= Try it =
Each line of the data must be set down again without a single difference.

■ ■ ■

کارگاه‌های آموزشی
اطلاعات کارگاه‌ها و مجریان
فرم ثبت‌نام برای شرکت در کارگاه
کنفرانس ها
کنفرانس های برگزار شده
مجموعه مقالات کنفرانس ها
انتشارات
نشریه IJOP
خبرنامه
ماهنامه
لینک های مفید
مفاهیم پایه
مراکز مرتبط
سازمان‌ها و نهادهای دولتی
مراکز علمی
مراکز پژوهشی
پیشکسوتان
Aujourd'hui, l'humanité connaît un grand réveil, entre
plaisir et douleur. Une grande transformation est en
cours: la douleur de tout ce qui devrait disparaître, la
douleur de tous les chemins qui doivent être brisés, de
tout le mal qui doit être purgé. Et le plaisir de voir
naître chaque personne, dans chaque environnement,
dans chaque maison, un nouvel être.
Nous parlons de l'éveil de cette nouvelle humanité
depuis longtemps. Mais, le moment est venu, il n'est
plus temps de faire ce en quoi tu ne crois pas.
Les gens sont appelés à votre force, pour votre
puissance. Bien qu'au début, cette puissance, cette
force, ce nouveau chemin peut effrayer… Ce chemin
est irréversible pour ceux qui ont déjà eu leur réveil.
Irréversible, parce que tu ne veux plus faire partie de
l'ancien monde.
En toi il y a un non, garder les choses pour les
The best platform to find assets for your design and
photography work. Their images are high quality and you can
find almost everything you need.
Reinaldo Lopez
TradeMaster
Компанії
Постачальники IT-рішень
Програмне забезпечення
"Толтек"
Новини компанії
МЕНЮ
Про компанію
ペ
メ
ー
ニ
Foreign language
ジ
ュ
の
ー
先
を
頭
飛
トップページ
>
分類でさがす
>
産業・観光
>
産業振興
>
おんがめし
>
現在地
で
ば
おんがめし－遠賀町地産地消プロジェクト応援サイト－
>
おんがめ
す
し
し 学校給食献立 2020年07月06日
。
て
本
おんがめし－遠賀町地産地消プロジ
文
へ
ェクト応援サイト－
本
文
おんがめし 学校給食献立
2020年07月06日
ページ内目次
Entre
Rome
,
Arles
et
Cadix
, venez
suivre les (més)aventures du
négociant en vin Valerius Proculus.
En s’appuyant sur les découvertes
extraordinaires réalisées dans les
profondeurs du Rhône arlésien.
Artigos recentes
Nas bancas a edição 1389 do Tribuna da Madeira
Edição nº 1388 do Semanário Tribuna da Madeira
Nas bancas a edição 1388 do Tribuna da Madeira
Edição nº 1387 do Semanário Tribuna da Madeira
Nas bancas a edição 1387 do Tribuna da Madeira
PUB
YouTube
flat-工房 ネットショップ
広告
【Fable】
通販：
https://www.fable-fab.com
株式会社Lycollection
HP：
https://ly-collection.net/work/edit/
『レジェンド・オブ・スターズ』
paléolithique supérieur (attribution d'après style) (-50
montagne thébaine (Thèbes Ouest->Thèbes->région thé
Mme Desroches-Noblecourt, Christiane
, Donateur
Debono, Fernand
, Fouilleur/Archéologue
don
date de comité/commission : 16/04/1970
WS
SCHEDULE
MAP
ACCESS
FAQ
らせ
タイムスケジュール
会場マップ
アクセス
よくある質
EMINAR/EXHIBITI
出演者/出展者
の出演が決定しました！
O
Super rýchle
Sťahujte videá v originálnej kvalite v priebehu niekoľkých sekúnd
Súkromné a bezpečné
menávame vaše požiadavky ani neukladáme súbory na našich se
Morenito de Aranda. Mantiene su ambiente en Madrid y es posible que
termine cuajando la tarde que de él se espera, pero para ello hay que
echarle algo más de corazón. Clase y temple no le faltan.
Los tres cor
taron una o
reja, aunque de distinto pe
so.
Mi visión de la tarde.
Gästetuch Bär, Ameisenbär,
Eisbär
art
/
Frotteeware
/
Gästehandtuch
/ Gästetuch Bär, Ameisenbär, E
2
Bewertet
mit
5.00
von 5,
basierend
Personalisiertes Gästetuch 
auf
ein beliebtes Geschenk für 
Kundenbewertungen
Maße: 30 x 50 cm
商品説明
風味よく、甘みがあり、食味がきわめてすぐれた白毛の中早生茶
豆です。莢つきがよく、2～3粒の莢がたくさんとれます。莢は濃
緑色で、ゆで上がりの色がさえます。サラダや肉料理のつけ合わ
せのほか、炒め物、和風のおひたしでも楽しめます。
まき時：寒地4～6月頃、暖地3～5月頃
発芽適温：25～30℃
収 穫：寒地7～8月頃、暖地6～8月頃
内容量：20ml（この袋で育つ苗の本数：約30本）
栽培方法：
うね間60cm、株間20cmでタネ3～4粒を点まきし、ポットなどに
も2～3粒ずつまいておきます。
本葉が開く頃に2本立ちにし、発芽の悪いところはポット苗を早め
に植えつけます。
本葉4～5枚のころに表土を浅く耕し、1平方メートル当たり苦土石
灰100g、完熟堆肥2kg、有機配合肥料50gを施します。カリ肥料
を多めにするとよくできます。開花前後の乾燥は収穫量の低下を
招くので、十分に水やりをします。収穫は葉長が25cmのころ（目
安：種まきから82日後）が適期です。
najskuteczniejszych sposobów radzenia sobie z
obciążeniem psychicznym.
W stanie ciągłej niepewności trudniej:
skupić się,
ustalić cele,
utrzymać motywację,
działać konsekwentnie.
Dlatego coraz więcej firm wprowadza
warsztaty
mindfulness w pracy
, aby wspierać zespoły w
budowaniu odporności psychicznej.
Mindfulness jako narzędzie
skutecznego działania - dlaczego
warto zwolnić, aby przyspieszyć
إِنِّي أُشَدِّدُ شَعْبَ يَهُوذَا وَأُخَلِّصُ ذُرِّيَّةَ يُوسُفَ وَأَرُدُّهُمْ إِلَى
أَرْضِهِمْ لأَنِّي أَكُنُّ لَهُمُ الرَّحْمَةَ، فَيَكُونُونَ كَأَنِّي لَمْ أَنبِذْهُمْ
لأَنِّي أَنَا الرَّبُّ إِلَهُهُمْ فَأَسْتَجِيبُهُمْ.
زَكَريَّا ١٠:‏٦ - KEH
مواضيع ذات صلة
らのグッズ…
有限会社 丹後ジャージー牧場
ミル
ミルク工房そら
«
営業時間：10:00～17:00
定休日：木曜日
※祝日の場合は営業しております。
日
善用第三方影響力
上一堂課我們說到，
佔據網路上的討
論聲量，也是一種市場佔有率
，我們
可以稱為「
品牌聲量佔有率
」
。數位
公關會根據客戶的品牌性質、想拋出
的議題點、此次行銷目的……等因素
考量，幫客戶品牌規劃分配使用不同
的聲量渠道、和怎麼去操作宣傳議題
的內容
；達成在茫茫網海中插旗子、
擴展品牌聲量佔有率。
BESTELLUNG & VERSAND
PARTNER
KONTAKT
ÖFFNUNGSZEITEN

■ ■ ■

= Output of the task =
کارگاه‌های آموزشی
اطلاعات کارگاه‌ها و مجریان
فرم ثبت‌نام برای شرکت در کارگاه
کنفرانس ها
کنفرانس های برگزار شده
مجموعه مقالات کنفرانس ها
انتشارات
نشریه IJOP
خبرنامه
ماهنامه
لینک های مفید
مفاهیم پایه
مراکز مرتبط
سازمان‌ها و نهادهای دولتی
مراکز علمی
مراکز پژوهشی
پیشکسوتان
Aujourd'hui, l'humanité connaît un grand réveil, entre
plaisir et douleur. Une grande transformation est en
cours: la douleur de tout ce qui devrait disparaître, la
douleur de tous les chemins qui doivent être brisés, de
tout le mal qui doit être purgé. Et le plaisir de voir
naître chaque personne, dans chaque environnement,
dans chaque maison, un nouvel être.
Nous parlons de l'éveil de cette nouvelle humanité
depuis longtemps. Mais, le moment est venu, il n'est
plus temps de faire ce en quoi tu ne crois pas.
Les gens sont appelés à votre force, pour votre
puissance. Bien qu'au début, cette puissance, cette
force, ce nouveau chemin peut effrayer… Ce chemin
est irréversible pour ceux qui ont déjà eu leur réveil.
Irréversible, parce que tu ne veux plus faire partie de
l'ancien monde.
En toi il y a un non, garder les choses pour les
The best platform to find assets for your design and
photography work. Their images are high quality and you can
find almost everything you need.
Reinaldo Lopez
TradeMaster
Компанії
Постачальники IT-рішень
Програмне забезпечення
"Толтек"
Новини компанії
МЕНЮ
Про компанію
ペ
メ
ー
ニ
Foreign language
ジ
ュ
の
ー
先
を
頭
飛
トップページ
>
分類でさがす
>
産業・観光
>
産業振興
>
おんがめし
>
現在地
で
ば
おんがめし－遠賀町地産地消プロジェクト応援サイト－
>
おんがめ
す
し
し 学校給食献立 2020年07月06日
。
て
本
おんがめし－遠賀町地産地消プロジ
文
へ
ェクト応援サイト－
本
文
おんがめし 学校給食献立
2020年07月06日
ページ内目次
Entre
Rome
,
Arles
et
Cadix
, venez
suivre les (més)aventures du
négociant en vin Valerius Proculus.
En s’appuyant sur les découvertes
extraordinaires réalisées dans les
profondeurs du Rhône arlésien.
Artigos recentes
Nas bancas a edição 1389 do Tribuna da Madeira
Edição nº 1388 do Semanário Tribuna da Madeira
Nas bancas a edição 1388 do Tribuna da Madeira
Edição nº 1387 do Semanário Tribuna da Madeira
Nas bancas a edição 1387 do Tribuna da Madeira
PUB
YouTube
flat-工房 ネットショップ
広告
【Fable】
通販：
https://www.fable-fab.com
株式会社Lycollection
HP：
https://ly-collection.net/work/edit/
『レジェンド・オブ・スターズ』
paléolithique supérieur (attribution d'après style) (-50
montagne thébaine (Thèbes Ouest->Thèbes->région thé
Mme Desroches-Noblecourt, Christiane
, Donateur
Debono, Fernand
, Fouilleur/Archéologue
don
date de comité/commission : 16/04/1970
WS
SCHEDULE
MAP
ACCESS
FAQ
らせ
タイムスケジュール
会場マップ
アクセス
よくある質
EMINAR/EXHIBITI
出演者/出展者
の出演が決定しました！
O
Super rýchle
Sťahujte videá v originálnej kvalite v priebehu niekoľkých sekúnd
Súkromné a bezpečné
menávame vaše požiadavky ani neukladáme súbory na našich se
Morenito de Aranda. Mantiene su ambiente en Madrid y es posible que
termine cuajando la tarde que de él se espera, pero para ello hay que
echarle algo más de corazón. Clase y temple no le faltan.
Los tres cor
taron una o
reja, aunque de distinto pe
so.
Mi visión de la tarde.
Gästetuch Bär, Ameisenbär,
Eisbär
art
/
Frotteeware
/
Gästehandtuch
/ Gästetuch Bär, Ameisenbär, E
2
Bewertet
mit
5.00
von 5,
basierend
Personalisiertes Gästetuch 
auf
ein beliebtes Geschenk für 
Kundenbewertungen
Maße: 30 x 50 cm
商品説明
風味よく、甘みがあり、食味がきわめてすぐれた白毛の中早生茶
豆です。莢つきがよく、2～3粒の莢がたくさんとれます。莢は濃
緑色で、ゆで上がりの色がさえます。サラダや肉料理のつけ合わ
せのほか、炒め物、和風のおひたしでも楽しめます。
まき時：寒地4～6月頃、暖地3～5月頃
発芽適温：25～30℃
収 穫：寒地7～8月頃、暖地6～8月頃
内容量：20ml（この袋で育つ苗の本数：約30本）
栽培方法：
うね間60cm、株間20cmでタネ3～4粒を点まきし、ポットなどに
も2～3粒ずつまいておきます。
本葉が開く頃に2本立ちにし、発芽の悪いところはポット苗を早め
に植えつけます。
本葉4～5枚のころに表土を浅く耕し、1平方メートル当たり苦土石
灰100g、完熟堆肥2kg、有機配合肥料50gを施します。カリ肥料
を多めにするとよくできます。開花前後の乾燥は収穫量の低下を
招くので、十分に水やりをします。収穫は葉長が25cmのころ（目
安：種まきから82日後）が適期です。
najskuteczniejszych sposobów radzenia sobie z
obciążeniem psychicznym.
W stanie ciągłej niepewności trudniej:
skupić się,
ustalić cele,
utrzymać motywację,
działać konsekwentnie.
Dlatego coraz więcej firm wprowadza
warsztaty
mindfulness w pracy
, aby wspierać zespoły w
budowaniu odporności psychicznej.
Mindfulness jako narzędzie
skutecznego działania - dlaczego
warto zwolnić, aby przyspieszyć
إِنِّي أُشَدِّدُ شَعْبَ يَهُوذَا وَأُخَلِّصُ ذُرِّيَّةَ يُوسُفَ وَأَرُدُّهُمْ إِلَى
أَرْضِهِمْ لأَنِّي أَكُنُّ لَهُمُ الرَّحْمَةَ، فَيَكُونُونَ كَأَنِّي لَمْ أَنبِذْهُمْ
لأَنِّي أَنَا الرَّبُّ إِلَهُهُمْ فَأَسْتَجِيبُهُمْ.
زَكَريَّا ١٠:‏٦ - KEH
مواضيع ذات صلة
らのグッズ…
有限会社 丹後ジャージー牧場
ミル
ミルク工房そら
«
営業時間：10:00～17:00
定休日：木曜日
※祝日の場合は営業しております。
日
善用第三方影響力
上一堂課我們說到，
佔據網路上的討
論聲量，也是一種市場佔有率
，我們
可以稱為「
品牌聲量佔有率
」
。數位
公關會根據客戶的品牌性質、想拋出
的議題點、此次行銷目的……等因素
考量，幫客戶品牌規劃分配使用不同
的聲量渠道、和怎麼去操作宣傳議題
的內容
；達成在茫茫網海中插旗子、
擴展品牌聲量佔有率。
BESTELLUNG & VERSAND
PARTNER
KONTAKT
ÖFFNUNGSZEITEN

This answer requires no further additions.